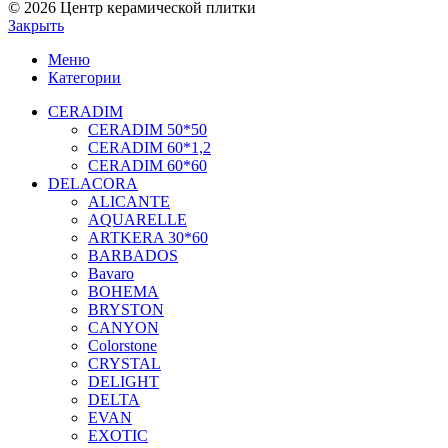
© 2026 Центр керамической плитки
Закрыть
Меню
Категории
CERADIM
CERADIM 50*50
CERADIM 60*1,2
CERADIM 60*60
DELACORA
ALICANTE
AQUARELLE
ARTKERA 30*60
BARBADOS
Bavaro
BOHEMA
BRYSTON
CANYON
Colorstone
CRYSTAL
DELIGHT
DELTA
EVAN
EXOTIC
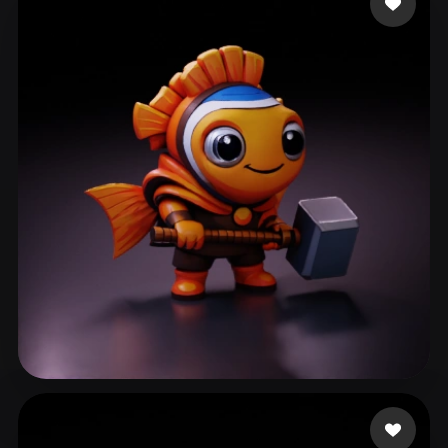
ComfyUI
21
Stile
Abstract
Anime
Cartoon
Cel-Shaded
Fantasy
Flat
Gothic
Hand-Painted
Industrial
Isometric
Low Poly
Medieval
Minimalist
Modern
Organic
Photorealistic
Pixel Art
Realistic
Retro
Stylized
Voxel
Bardyshev Dmitrii
47 Likes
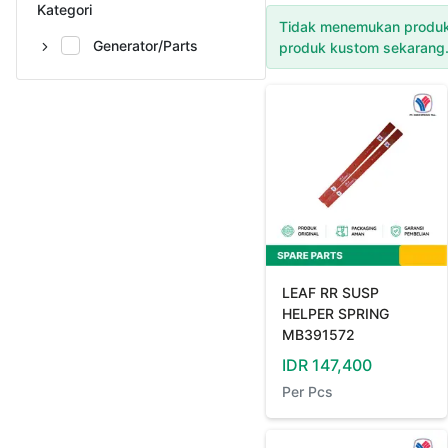
Kategori
Tidak menemukan produk
Generator/Parts
produk kustom sekarang
LEAF RR SUSP
HELPER SPRING
MB391572
IDR
147,400
Per
Pcs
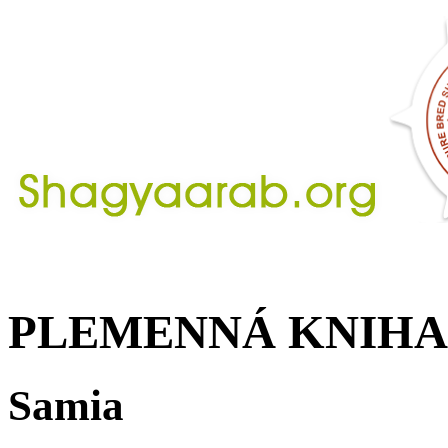
PLEMENNÁ KNIHA
Samia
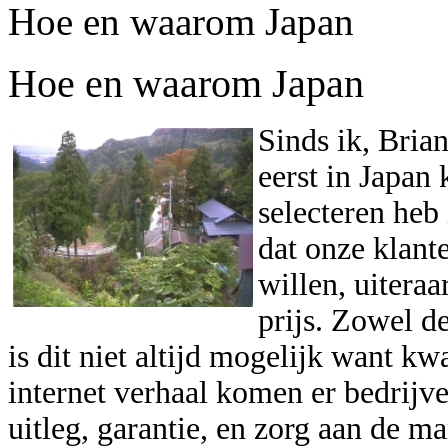
Hoe en waarom Japan
Hoe en waarom Japan
Sinds ik, Bria
eerst in Japan
selecteren heb 
dat onze klante
willen, uitera
prijs. Zowel de
is dit niet altijd mogelijk want kwa
internet verhaal komen er bedrijve
uitleg, garantie, en zorg aan de m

▶ **Requirement**
The output should consist of the records above, reproduced exactly, without pictures.

▶ **Answer section**
© 2026 Центр керамической плитки
Закрыть
Меню
Категории
CERADIM
CERADIM 50*50
CERADIM 60*1,2
CERADIM 60*60
DELACORA
ALICANTE
AQUARELLE
ARTKERA 30*60
BARBADOS
Bavaro
BOHEMA
BRYSTON
CANYON
Colorstone
CRYSTAL
DELIGHT
DELTA
EVAN
EXOTIC
ComfyUI
21
Stile
Abstract
Anime
Cartoon
Cel-Shaded
Fantasy
Flat
Gothic
Hand-Painted
Industrial
Isometric
Low Poly
Medieval
Minimalist
Modern
Organic
Photorealistic
Pixel Art
Realistic
Retro
Stylized
Voxel
Bardyshev Dmitrii
47 Likes
Kategori
Tidak menemukan produk
Generator/Parts
produk kustom sekarang
LEAF RR SUSP
HELPER SPRING
MB391572
IDR
147,400
Per
Pcs
PLEMENNÁ KNIHA
Samia
Hoe en waarom Japan
Hoe en waarom Japan
Sinds ik, Bria
eerst in Japan
selecteren heb 
dat onze klante
willen, uitera
prijs. Zowel de
is dit niet altijd mogelijk want kwa
internet verhaal komen er bedrijve
uitleg, garantie, en zorg aan de m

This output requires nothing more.